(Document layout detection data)
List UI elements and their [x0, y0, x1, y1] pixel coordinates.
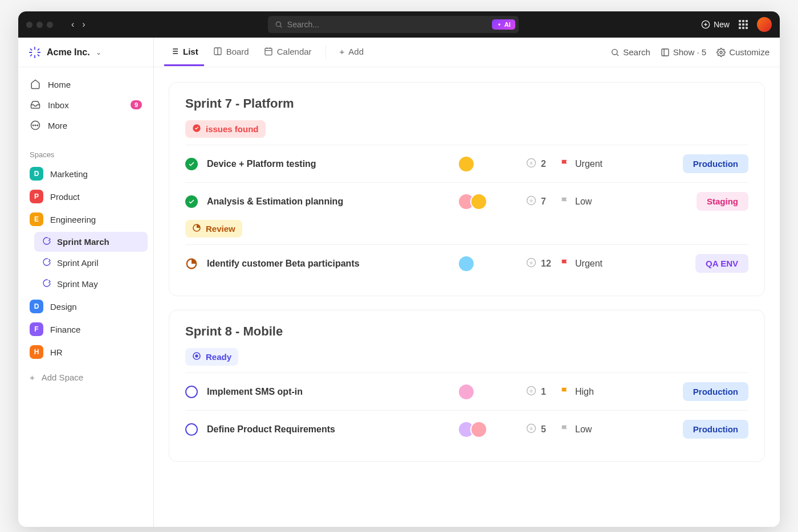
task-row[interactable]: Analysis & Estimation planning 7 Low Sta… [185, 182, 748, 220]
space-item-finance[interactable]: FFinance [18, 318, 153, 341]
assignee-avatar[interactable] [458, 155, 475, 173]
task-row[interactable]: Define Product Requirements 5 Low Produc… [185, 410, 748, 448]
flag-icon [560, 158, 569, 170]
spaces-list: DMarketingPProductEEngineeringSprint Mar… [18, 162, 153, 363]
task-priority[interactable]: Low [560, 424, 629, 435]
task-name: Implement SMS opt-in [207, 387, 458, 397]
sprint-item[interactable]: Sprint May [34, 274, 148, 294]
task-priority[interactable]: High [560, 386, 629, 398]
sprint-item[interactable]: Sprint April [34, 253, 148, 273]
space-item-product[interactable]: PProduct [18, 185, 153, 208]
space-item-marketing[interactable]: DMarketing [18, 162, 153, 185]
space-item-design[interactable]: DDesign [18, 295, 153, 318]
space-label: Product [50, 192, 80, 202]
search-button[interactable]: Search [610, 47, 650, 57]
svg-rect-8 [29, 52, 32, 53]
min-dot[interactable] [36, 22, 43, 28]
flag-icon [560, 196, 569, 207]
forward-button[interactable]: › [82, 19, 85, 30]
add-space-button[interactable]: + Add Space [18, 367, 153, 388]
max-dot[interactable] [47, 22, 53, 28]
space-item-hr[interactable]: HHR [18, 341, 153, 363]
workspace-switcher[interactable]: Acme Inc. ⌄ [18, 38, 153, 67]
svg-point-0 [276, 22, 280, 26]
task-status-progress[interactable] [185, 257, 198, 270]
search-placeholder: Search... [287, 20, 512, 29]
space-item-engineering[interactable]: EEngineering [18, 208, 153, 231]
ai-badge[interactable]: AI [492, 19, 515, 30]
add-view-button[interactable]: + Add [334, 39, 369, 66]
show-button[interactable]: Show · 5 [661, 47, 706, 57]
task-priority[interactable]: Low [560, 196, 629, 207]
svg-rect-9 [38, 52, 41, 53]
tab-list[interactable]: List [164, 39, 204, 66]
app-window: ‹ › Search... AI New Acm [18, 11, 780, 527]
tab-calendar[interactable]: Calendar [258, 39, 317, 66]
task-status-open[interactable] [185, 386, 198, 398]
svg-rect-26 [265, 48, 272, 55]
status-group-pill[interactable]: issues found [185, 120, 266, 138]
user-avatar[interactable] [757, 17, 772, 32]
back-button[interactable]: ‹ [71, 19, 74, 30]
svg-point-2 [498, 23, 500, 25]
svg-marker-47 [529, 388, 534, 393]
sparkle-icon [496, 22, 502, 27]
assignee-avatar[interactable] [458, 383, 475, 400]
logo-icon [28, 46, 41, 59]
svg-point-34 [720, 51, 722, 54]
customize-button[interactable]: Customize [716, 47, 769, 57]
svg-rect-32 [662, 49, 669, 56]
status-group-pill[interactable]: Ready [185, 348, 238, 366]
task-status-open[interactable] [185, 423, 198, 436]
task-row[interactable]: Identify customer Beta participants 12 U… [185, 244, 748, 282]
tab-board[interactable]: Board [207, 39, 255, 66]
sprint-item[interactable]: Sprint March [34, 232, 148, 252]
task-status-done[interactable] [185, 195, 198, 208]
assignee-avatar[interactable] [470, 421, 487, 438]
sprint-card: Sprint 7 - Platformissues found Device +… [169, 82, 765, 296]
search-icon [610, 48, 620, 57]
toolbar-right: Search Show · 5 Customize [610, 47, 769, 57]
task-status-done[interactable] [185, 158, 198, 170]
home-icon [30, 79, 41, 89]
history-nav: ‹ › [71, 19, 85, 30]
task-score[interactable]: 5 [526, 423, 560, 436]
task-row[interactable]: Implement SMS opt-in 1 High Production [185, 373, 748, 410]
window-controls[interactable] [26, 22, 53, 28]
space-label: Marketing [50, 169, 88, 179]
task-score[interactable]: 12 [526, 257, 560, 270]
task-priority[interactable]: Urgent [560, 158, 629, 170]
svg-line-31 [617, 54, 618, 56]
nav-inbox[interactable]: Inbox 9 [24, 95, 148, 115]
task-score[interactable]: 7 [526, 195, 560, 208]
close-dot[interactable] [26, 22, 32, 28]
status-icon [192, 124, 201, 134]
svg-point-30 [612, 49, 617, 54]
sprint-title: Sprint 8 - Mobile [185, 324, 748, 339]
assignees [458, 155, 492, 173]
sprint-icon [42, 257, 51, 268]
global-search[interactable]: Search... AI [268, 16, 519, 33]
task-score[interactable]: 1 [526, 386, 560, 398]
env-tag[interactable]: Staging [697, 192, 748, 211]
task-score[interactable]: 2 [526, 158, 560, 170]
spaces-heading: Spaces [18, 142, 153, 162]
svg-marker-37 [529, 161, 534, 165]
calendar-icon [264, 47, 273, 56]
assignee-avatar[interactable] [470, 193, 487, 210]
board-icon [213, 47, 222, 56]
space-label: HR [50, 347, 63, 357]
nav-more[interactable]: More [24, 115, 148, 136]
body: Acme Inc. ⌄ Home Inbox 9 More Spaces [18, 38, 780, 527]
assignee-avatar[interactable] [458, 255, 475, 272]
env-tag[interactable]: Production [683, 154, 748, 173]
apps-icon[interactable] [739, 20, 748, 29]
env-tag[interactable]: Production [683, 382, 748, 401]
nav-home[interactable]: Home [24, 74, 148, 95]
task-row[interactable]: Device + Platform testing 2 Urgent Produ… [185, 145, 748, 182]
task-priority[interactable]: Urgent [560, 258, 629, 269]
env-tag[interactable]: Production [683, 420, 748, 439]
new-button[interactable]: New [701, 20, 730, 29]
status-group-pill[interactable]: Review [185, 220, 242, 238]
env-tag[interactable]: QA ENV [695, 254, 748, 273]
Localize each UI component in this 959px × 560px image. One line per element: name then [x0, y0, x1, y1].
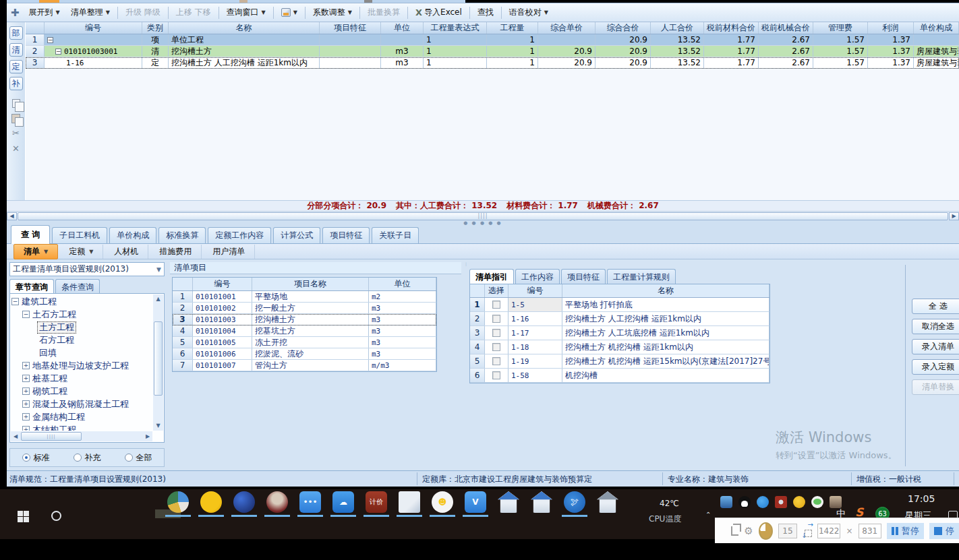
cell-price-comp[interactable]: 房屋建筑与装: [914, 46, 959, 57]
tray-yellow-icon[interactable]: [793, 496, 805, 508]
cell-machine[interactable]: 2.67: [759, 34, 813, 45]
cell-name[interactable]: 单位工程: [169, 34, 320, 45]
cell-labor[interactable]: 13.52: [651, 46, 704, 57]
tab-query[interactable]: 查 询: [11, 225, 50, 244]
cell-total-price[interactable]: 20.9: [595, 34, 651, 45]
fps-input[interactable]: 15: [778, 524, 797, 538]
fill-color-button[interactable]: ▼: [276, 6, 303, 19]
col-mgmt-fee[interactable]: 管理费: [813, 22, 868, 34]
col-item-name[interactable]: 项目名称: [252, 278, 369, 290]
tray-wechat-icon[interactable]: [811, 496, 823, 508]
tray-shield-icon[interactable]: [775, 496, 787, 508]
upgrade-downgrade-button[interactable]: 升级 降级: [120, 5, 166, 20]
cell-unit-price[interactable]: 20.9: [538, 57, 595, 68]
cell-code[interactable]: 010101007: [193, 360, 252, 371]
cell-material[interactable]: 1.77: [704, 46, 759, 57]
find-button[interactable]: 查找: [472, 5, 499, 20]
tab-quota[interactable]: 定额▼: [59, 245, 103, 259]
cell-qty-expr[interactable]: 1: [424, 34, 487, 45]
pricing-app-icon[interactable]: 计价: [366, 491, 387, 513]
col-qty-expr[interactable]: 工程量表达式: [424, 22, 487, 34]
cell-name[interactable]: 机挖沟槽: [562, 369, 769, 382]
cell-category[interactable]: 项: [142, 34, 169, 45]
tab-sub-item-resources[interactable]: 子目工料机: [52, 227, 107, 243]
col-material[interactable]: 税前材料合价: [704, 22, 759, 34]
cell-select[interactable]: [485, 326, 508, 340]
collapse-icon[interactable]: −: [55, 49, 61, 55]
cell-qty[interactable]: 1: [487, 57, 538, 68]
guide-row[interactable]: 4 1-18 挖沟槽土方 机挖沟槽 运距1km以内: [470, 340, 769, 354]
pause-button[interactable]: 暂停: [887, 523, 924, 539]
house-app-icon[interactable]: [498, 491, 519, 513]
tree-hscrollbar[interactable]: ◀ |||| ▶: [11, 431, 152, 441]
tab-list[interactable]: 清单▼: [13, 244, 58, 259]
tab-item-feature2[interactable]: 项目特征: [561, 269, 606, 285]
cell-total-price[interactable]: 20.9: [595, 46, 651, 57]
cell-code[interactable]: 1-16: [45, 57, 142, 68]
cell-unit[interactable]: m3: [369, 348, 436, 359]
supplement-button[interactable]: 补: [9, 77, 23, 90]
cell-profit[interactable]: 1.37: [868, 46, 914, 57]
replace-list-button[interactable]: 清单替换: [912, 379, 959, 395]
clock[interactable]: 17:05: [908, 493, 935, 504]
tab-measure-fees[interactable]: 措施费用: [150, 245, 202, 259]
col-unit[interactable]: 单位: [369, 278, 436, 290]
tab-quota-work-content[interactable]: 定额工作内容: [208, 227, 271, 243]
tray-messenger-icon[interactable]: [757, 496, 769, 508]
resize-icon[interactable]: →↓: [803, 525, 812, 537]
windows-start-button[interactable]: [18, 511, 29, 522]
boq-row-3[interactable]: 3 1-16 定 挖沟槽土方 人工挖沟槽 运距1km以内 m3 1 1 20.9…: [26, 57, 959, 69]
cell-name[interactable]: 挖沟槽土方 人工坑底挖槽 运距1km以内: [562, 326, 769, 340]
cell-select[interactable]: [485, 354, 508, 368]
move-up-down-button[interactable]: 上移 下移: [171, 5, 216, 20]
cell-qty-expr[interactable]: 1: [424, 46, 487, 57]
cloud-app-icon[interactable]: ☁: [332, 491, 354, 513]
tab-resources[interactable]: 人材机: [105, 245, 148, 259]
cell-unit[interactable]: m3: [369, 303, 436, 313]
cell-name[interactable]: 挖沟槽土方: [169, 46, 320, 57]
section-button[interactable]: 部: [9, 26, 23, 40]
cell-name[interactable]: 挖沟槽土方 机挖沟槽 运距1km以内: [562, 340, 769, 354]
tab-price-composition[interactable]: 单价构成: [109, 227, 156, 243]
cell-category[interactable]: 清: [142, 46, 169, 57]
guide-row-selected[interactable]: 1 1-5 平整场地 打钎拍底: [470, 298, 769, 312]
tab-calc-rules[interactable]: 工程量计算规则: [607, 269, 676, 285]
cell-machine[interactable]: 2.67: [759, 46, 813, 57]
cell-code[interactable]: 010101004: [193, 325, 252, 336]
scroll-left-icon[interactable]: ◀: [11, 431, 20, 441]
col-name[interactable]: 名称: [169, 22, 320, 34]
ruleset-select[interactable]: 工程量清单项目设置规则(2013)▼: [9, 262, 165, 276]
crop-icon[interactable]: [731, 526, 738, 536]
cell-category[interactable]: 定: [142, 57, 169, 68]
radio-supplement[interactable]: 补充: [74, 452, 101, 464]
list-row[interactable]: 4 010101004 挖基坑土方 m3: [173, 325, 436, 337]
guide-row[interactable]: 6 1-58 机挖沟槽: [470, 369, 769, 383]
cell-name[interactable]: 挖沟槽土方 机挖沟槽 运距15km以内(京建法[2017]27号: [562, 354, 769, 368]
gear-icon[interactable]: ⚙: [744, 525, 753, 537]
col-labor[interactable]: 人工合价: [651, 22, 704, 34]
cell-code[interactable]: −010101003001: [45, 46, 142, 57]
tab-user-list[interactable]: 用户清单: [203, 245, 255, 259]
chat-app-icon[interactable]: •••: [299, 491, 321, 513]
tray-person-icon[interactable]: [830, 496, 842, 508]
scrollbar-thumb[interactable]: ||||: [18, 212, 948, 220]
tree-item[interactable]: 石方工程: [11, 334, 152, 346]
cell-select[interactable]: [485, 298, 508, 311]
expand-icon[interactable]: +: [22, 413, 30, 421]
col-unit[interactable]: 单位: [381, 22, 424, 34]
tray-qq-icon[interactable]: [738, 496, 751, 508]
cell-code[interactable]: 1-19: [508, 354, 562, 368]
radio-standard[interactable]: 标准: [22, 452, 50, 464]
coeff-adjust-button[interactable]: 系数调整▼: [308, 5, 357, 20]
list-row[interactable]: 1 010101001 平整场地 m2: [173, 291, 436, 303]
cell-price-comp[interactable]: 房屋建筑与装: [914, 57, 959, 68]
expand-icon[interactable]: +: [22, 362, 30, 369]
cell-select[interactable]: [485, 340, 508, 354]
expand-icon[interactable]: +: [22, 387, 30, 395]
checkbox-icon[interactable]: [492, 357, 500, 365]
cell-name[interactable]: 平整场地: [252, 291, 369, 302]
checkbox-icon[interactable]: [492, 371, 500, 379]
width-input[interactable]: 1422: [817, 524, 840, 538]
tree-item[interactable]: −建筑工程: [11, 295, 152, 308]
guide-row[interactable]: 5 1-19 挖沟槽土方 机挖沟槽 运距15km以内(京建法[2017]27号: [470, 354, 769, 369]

> What needs to be done:
Return only the number of lines in the records above that include the string "expr".

> Solution to the exercise:
3